(Material supplied begins)
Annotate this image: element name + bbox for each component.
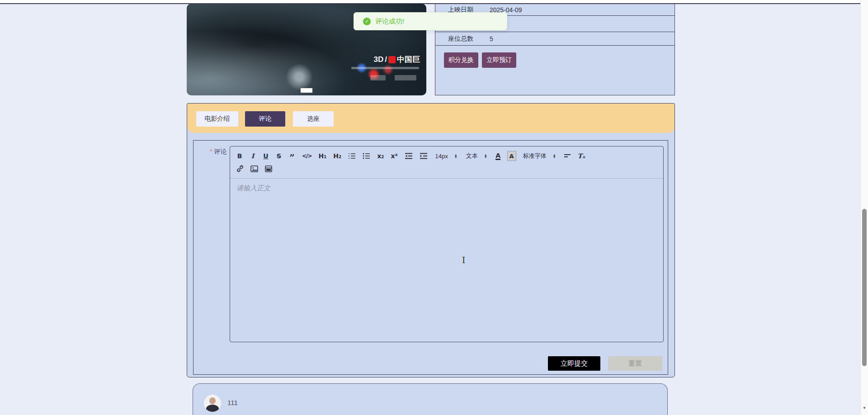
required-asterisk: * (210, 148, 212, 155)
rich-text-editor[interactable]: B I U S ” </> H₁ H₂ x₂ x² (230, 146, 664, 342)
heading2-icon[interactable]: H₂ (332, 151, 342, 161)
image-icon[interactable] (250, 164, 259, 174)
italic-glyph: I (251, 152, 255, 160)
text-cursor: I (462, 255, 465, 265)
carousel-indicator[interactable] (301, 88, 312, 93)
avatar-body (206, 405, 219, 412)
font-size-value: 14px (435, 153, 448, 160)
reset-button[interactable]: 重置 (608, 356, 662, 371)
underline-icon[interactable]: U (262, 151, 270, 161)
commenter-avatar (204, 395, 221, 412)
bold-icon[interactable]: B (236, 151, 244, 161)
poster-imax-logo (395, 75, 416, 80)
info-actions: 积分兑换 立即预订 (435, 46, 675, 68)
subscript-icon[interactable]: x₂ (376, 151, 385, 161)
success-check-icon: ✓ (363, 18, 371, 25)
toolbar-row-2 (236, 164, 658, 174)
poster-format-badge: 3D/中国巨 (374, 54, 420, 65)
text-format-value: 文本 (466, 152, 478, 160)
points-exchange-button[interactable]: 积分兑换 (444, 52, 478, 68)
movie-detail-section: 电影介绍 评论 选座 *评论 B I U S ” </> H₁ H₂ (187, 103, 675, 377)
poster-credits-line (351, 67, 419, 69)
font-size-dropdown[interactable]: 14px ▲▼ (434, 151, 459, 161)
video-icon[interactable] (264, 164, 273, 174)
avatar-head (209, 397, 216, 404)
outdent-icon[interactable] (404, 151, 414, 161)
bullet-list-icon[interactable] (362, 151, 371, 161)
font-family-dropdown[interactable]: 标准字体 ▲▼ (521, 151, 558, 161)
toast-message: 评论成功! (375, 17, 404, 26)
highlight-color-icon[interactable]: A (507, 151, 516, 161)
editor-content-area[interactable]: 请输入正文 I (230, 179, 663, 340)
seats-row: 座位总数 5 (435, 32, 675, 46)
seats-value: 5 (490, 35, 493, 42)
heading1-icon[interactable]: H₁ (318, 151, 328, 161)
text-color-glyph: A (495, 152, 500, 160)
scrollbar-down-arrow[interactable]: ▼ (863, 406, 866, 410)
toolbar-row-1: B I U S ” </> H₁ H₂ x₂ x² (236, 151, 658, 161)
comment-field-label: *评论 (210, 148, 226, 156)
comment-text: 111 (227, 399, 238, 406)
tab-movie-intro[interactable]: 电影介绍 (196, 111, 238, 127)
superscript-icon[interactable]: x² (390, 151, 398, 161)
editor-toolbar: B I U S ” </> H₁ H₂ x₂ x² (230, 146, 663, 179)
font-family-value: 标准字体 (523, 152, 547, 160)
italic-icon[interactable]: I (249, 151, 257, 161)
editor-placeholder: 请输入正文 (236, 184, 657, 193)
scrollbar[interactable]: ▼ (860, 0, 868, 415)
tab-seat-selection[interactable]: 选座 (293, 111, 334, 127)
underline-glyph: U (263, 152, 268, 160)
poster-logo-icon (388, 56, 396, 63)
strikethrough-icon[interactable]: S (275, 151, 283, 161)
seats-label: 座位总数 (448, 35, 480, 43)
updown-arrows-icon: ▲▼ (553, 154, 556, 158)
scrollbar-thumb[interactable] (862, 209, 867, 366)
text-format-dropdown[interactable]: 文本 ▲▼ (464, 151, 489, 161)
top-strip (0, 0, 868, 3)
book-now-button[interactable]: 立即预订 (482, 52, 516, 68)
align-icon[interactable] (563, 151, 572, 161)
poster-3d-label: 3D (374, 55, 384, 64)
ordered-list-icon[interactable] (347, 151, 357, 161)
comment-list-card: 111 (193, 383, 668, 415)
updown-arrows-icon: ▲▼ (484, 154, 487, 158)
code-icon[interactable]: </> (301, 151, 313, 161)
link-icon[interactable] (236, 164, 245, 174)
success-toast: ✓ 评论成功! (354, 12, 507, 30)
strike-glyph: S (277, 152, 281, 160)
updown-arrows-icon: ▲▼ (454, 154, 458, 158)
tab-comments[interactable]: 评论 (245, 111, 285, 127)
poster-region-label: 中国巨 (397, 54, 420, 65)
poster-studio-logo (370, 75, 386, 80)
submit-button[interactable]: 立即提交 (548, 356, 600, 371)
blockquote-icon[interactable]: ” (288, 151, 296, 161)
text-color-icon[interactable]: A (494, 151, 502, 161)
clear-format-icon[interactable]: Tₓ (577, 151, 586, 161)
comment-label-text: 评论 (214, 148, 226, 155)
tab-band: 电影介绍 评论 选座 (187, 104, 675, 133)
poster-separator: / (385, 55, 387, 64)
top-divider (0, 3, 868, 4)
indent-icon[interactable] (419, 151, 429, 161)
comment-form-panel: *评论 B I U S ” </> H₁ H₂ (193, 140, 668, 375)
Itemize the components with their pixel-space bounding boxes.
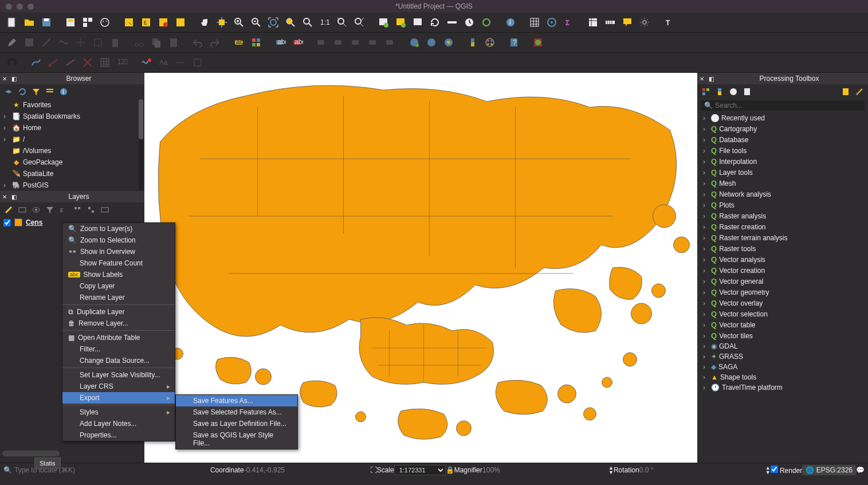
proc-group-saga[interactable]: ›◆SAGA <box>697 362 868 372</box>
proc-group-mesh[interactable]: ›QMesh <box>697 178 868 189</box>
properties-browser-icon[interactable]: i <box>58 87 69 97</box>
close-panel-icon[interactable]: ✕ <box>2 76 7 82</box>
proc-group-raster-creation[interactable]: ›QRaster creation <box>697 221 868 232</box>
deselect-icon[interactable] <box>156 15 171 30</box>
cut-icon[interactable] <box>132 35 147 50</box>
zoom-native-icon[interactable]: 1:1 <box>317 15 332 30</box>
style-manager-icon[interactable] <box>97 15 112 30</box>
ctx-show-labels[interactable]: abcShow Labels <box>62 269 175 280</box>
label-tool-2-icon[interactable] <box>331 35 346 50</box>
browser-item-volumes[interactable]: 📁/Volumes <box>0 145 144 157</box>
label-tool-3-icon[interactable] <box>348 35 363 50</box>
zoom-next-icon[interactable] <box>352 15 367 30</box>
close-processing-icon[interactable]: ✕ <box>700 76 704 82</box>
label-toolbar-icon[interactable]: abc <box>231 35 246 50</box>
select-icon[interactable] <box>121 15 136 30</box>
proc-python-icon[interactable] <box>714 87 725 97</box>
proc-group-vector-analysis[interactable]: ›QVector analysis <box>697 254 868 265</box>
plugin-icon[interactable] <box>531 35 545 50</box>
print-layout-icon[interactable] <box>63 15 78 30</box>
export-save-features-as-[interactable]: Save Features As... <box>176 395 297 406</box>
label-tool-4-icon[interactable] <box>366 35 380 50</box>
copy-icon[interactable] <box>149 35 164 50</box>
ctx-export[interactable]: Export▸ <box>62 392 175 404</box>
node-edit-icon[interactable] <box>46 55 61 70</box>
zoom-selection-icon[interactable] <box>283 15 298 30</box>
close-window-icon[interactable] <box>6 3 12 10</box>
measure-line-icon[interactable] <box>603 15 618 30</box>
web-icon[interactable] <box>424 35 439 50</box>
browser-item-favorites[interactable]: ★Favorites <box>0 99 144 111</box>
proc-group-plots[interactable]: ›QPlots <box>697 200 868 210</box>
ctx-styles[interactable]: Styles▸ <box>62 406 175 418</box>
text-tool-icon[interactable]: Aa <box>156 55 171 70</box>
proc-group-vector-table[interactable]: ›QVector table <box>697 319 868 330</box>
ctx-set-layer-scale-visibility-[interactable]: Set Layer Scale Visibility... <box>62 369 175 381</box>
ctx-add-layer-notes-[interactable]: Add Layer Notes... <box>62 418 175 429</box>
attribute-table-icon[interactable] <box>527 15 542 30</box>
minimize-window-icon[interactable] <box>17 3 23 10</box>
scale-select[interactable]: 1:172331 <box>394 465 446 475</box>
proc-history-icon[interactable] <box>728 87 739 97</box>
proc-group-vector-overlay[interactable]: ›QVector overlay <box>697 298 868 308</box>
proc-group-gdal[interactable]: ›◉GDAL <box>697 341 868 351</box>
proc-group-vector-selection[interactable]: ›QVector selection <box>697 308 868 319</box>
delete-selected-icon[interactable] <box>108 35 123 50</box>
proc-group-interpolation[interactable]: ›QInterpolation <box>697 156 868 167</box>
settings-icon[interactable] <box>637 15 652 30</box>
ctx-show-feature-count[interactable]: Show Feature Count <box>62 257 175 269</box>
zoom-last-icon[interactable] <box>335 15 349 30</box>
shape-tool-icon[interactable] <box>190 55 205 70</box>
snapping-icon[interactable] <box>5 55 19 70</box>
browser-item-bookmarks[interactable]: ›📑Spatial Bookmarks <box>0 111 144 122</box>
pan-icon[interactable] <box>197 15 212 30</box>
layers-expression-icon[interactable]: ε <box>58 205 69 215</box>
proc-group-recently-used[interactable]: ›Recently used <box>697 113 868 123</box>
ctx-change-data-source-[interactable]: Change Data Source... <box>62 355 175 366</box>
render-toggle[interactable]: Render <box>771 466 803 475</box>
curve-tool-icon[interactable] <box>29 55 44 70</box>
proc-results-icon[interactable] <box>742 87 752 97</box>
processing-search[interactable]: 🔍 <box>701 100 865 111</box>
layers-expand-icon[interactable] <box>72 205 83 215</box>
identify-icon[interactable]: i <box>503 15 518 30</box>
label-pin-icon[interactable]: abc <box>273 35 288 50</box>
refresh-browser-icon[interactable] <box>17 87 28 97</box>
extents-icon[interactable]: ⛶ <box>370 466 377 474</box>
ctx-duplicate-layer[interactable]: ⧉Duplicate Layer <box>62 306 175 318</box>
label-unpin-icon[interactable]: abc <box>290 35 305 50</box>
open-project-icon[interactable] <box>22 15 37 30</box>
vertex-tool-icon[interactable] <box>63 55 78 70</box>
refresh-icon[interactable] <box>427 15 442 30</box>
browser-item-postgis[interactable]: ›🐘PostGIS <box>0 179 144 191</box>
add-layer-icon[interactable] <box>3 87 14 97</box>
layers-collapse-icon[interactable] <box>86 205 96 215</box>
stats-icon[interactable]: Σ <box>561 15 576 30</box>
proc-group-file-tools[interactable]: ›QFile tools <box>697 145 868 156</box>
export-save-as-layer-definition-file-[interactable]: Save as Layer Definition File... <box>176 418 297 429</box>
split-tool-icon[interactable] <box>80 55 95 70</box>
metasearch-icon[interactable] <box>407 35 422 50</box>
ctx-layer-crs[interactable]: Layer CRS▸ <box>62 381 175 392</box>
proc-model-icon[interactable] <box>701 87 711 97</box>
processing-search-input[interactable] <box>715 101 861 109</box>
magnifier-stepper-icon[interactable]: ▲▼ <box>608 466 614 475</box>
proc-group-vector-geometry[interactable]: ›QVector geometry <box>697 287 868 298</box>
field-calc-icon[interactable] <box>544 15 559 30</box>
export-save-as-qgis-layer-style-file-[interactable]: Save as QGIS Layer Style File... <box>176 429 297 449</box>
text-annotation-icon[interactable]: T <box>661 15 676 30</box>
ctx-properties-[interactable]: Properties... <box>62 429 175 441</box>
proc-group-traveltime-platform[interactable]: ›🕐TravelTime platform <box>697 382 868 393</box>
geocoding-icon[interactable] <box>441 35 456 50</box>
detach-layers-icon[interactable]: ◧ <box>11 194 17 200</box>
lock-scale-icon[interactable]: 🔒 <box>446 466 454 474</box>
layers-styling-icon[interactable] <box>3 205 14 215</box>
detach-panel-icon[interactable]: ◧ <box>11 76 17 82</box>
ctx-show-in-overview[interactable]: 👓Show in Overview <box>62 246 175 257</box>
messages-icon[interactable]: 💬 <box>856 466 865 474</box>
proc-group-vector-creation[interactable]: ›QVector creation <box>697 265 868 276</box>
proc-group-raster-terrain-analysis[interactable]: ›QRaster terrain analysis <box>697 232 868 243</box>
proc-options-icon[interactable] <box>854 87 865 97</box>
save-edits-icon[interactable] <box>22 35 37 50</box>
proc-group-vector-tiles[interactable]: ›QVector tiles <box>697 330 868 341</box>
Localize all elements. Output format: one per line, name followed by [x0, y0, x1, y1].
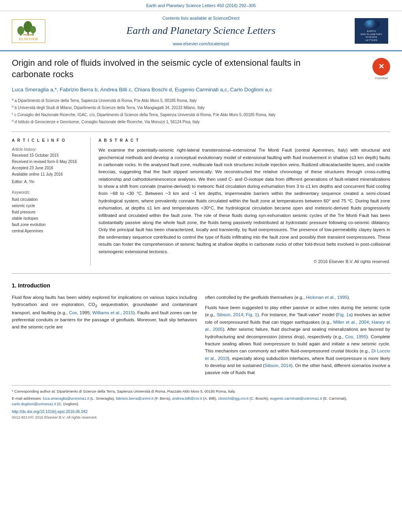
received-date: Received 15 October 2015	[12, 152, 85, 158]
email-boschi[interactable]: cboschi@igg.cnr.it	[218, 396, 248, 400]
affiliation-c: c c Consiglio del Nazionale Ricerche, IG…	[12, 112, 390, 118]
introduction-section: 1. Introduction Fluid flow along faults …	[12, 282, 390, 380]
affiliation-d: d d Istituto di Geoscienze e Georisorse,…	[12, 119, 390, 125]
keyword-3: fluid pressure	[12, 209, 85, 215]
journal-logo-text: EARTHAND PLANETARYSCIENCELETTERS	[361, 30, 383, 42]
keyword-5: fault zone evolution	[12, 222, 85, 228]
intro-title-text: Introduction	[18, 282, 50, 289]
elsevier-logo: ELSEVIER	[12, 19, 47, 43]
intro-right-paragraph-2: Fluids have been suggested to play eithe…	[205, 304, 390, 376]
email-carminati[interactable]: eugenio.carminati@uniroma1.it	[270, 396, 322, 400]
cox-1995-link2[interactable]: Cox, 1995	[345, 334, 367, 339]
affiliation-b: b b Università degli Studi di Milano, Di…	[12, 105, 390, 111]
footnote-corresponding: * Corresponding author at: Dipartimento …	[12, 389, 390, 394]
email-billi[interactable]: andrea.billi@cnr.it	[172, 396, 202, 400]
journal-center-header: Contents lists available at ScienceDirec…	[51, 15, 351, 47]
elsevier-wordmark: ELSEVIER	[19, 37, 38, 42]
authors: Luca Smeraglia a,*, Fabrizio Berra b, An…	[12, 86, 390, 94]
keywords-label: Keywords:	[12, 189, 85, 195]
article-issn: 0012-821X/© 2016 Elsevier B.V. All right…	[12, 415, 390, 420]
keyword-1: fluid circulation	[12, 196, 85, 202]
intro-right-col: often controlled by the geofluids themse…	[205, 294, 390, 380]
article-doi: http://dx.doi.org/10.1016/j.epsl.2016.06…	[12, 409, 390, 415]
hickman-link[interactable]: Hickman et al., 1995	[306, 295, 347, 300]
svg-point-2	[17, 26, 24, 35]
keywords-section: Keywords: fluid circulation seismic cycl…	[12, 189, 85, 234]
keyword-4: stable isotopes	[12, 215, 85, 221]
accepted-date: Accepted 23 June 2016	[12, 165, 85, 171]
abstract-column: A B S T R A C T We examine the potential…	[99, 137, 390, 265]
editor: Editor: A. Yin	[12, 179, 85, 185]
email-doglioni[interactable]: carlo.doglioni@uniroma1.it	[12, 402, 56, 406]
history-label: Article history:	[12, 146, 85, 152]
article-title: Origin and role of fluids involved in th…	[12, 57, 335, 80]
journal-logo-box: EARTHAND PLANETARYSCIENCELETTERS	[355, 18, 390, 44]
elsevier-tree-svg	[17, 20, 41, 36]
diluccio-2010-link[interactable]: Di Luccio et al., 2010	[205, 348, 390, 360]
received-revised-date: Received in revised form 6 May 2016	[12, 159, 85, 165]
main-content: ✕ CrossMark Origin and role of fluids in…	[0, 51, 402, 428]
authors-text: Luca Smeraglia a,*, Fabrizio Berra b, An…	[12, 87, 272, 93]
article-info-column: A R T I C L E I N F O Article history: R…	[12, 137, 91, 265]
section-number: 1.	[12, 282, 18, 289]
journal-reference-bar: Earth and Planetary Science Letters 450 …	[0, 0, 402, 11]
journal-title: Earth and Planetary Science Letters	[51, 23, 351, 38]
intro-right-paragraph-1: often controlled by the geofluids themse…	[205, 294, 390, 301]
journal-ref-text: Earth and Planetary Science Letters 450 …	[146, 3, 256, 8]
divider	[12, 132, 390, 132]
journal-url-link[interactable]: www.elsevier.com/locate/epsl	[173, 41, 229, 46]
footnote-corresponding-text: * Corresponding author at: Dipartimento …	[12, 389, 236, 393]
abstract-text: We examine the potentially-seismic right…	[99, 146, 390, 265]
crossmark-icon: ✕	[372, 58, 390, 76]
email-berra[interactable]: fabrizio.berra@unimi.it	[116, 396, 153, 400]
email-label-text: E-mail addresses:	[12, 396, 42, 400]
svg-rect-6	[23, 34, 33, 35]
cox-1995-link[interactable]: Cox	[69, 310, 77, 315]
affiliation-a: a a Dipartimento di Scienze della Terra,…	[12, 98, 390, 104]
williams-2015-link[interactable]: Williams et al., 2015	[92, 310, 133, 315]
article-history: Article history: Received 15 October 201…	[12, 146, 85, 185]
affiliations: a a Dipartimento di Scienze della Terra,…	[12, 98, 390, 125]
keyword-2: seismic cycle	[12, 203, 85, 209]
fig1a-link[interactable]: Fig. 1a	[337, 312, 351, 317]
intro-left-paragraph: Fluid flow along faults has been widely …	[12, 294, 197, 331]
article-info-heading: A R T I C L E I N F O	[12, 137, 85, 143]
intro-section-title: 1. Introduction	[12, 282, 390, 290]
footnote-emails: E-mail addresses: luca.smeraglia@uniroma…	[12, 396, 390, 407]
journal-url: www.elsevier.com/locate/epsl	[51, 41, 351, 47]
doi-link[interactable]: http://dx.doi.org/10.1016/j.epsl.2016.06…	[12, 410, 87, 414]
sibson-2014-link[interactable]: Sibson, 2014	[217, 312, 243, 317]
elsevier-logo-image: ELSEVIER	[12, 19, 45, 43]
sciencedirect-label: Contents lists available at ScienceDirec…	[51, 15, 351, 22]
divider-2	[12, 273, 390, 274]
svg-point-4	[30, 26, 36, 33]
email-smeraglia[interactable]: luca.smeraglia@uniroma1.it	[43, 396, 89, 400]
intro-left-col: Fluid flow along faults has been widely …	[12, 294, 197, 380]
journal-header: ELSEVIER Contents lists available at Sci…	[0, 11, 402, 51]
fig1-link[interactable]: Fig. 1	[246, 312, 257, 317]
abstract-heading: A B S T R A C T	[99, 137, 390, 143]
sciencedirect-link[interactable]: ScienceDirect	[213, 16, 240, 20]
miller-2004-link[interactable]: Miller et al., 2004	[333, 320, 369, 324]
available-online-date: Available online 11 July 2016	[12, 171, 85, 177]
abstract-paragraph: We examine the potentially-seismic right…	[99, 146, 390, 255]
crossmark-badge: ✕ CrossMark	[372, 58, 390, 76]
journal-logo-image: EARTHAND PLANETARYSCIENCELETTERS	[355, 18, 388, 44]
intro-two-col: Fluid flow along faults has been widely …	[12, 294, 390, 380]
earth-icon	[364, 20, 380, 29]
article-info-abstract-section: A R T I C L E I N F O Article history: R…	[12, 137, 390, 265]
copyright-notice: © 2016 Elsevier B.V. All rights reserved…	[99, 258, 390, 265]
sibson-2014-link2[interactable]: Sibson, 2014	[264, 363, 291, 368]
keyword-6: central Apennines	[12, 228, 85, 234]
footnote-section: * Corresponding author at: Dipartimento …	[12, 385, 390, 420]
(Material supplied ends)
Copy each line of the listing that carries the string "refresh".

refresh-browser-icon[interactable] <box>17 87 28 97</box>
refresh-icon[interactable] <box>427 15 442 30</box>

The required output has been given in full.